The story follows the three grown-up siblings of the Lafayette family, who have returned to their former family home on a plantation in Arkansas – now in near-derelict condition – to sort through their dead father’s belongings and put the house up for sale.
Monica Dolan as Toni (photo credit: Marc Brenner)
Lawyer, single mum and bitter eldest child Toni (an impassioned Monica Dolan) has come with her troubled teenage son Rhys (Charles Furness). Middle child Bo (a convincing Steven Mackintosh), now a high-flying business and family man, has brought his whole brood down from New York – his neurotic wife Rachael (Jaimi Barbakoff) seeing it as an opportunity to teach their two children a carefully curated and heavily diluted version of southern history.
Estranged youngest son Frank (a captivating Edward Hogg) has also turned up with his vegan, hippie girlfriend River (Tafline Steen). Frank’s a former drug addict, but that’s not the darkest skeleton in his closet.

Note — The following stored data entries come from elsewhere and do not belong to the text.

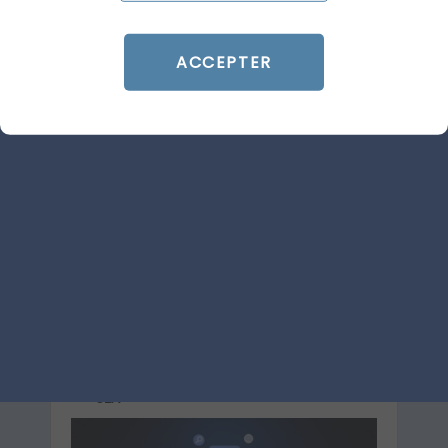
ACCEPTER
ARTICLE DE BLOG
Video campaign groups :
Google Ads coordonne reach
et fréquence sur YouTube
Le 16 juillet 2026
par
Guillaume
LIRE L'ARTICLE
SEA
GOOGLE ADS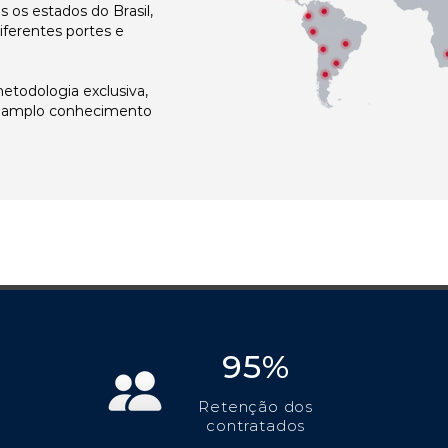
os estados do Brasil,
ferentes portes e
todologia exclusiva,
e amplo conhecimento
95%
Retenção dos
contratados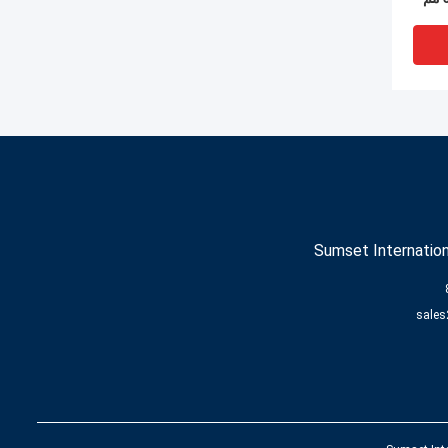
رئة
Sumset Internation
sales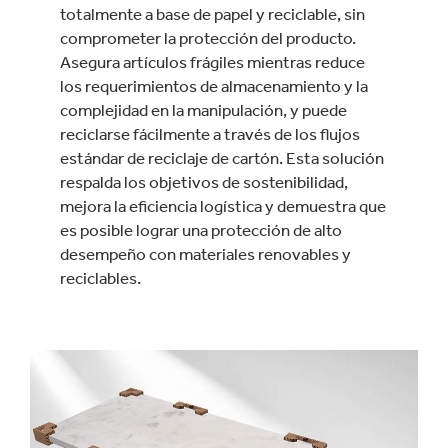
totalmente a base de papel y reciclable, sin
comprometer la protección del producto.
Asegura artículos frágiles mientras reduce
los requerimientos de almacenamiento y la
complejidad en la manipulación, y puede
reciclarse fácilmente a través de los flujos
estándar de reciclaje de cartón. Esta solución
respalda los objetivos de sostenibilidad,
mejora la eficiencia logística y demuestra que
es posible lograr una protección de alto
desempeño con materiales renovables y
reciclables.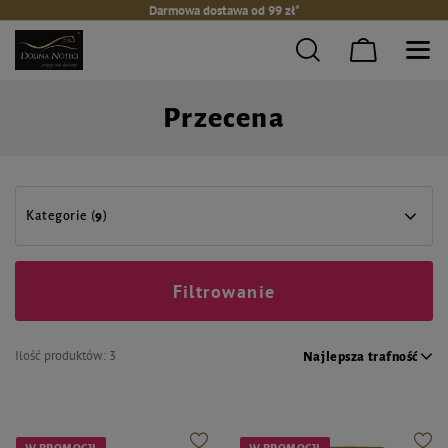
Darmowa dostawa od 99 zł*
Przecena
Kategorie (
9
)
Filtrowanie
Ilość produktów:
3
Najlepsza trafność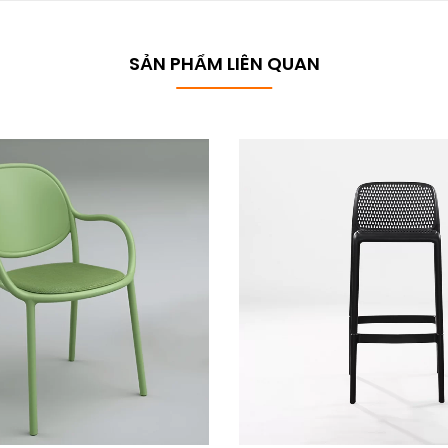
SẢN PHẨM LIÊN QUAN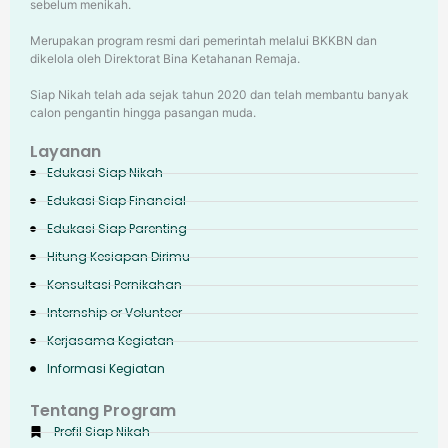
sebelum menikah.
Merupakan program resmi dari pemerintah melalui BKKBN dan
dikelola oleh Direktorat Bina Ketahanan Remaja.
Siap Nikah telah ada sejak tahun 2020 dan telah membantu banyak
calon pengantin hingga pasangan muda.
Layanan
Edukasi Siap Nikah
Edukasi Siap Financial
Edukasi Siap Parenting
Hitung Kesiapan Dirimu
Konsultasi Pernikahan
Internship or Volunteer
Kerjasama Kegiatan
Informasi Kegiatan
Tentang Program
Profil Siap Nikah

The family get to work sifting through the dusty furniture of their hoarder father’s home. But when a photo album containing pictures of lynched black people is unearthed, they’re forced to confront the role their family history as slave owners as well as who their father really was, and tensions between the siblings begin to boil over.
Edward Hogg as Franz and Steven Mackintosh as Bo (photo credit: Marc Brenner)
The 'family gathering after a death' trope is a mainstay of family drama, but Jacobs-Jenkins twists these traditions into something more audacious. In having an all-white family chew over and ultimately downplay their connection to the slave trade, Jacobs-Jenkins (a black American writer) purposefully presents a single-sided argument that, through the absence of black characters voicing a counter argument, alludes to racist attitudes still rife in the US today – even if only voiced behind closed doors.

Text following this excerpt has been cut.